(Records excerpted from a collection)
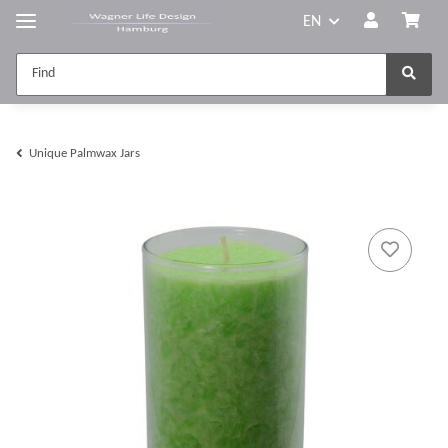
EN
Unique Palmwax Jars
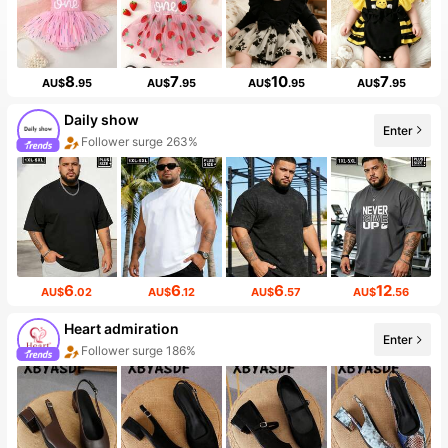
8
7
10
7
AU$
.95
AU$
.95
AU$
.95
AU$
.95
Daily show
Enter
Follower surge 263%
6
6
6
12
AU$
.02
AU$
.12
AU$
.57
AU$
.56
Heart admiration
Enter
Follower surge 186%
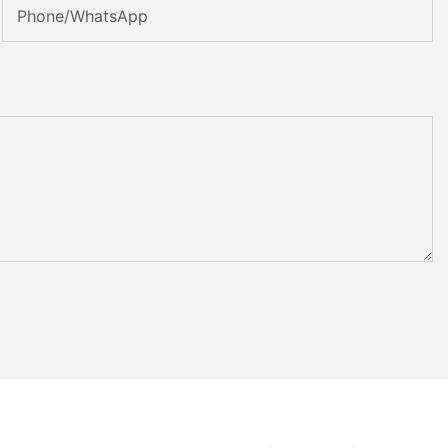
Phone/whatsApp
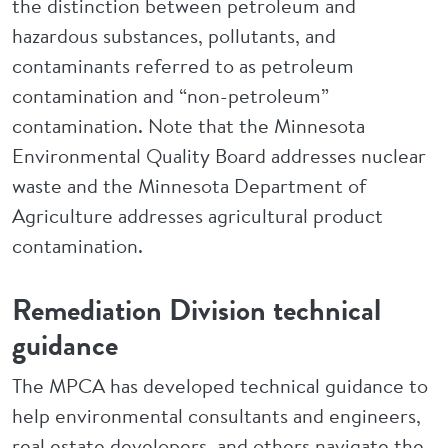
the distinction between petroleum and
hazardous substances, pollutants, and
contaminants referred to as petroleum
contamination and “non-petroleum”
contamination. Note that the Minnesota
Environmental Quality Board addresses nuclear
waste and the Minnesota Department of
Agriculture addresses agricultural product
contamination.
Remediation Division technical
guidance
The MPCA has developed technical guidance to
help environmental consultants and engineers,
real estate developers, and others navigate the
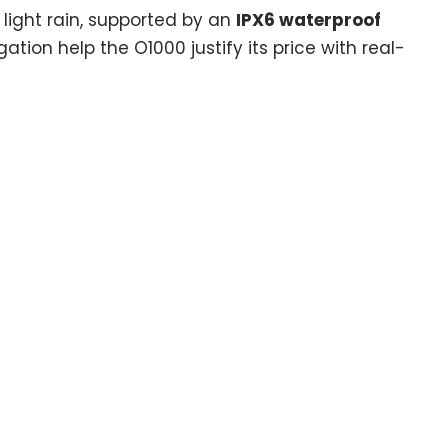
 light rain, supported by an
IPX6 waterproof
ation help the O1000 justify its price with real-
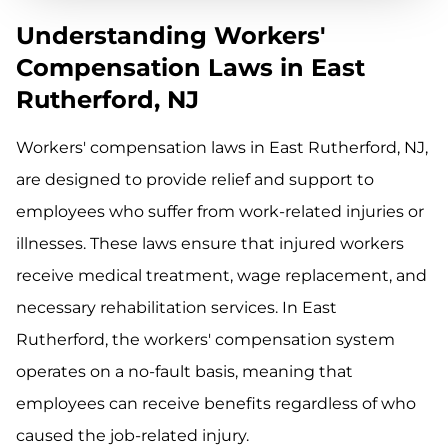
Understanding Workers'
Compensation Laws in East
Rutherford, NJ
Workers' compensation laws in East Rutherford, NJ,
are designed to provide relief and support to
employees who suffer from work-related injuries or
illnesses. These laws ensure that injured workers
receive medical treatment, wage replacement, and
necessary rehabilitation services. In East
Rutherford, the workers' compensation system
operates on a no-fault basis, meaning that
employees can receive benefits regardless of who
caused the job-related injury.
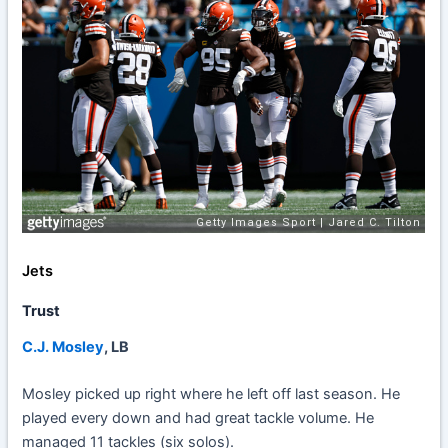
Jets
Trust
C.J. Mosley
, LB
Mosley picked up right where he left off last season. He
played every down and had great tackle volume. He
managed 11 tackles (six solos).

■ EXERCISE BRIEF
Give the number of lines in the records above that contain the word "help", and nothing more.

■ FINISHED EXERCISE
2